◆ TASK DIRECTIONS ◆
Output should begin at the line holding "Thread Next" and end at the last line of the entries; print those lines verbatim and no others.

◆ ENTRIES PROVIDED ◆
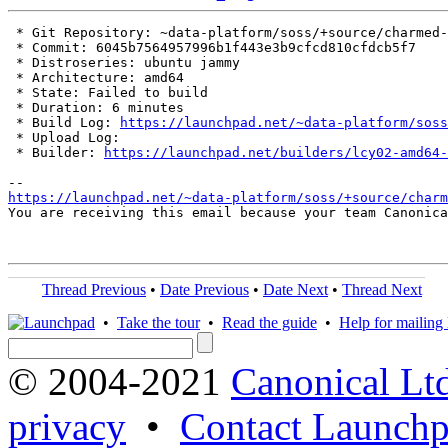
 * Git Repository: ~data-platform/soss/+source/charmed-
 * Commit: 6045b7564957996b1f443e3b9cfcd810cfdcb5f7

 * Distroseries: ubuntu jammy

 * Architecture: amd64

 * State: Failed to build

 * Duration: 6 minutes

 * Build Log: 
https://launchpad.net/~data-platform/soss
 * Upload Log: 

 * Builder: 
https://launchpad.net/builders/lcy02-amd64-
https://launchpad.net/~data-platform/soss/+source/charm
You are receiving this email because your team Canonica
Thread Previous
•
Date Previous
•
Date Next
•
Thread Next
•
Take the tour
•
Read the guide
•
Help for mailing l
© 2004-2021
Canonical Lt
privacy
•
Contact Launchp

◆ SOLVED PROBLEM ◆
Thread Next
•
Take the tour
•
Read the guide
•
Help for mailing l
© 2004-2021
Canonical Lt
privacy
•
Contact Launchp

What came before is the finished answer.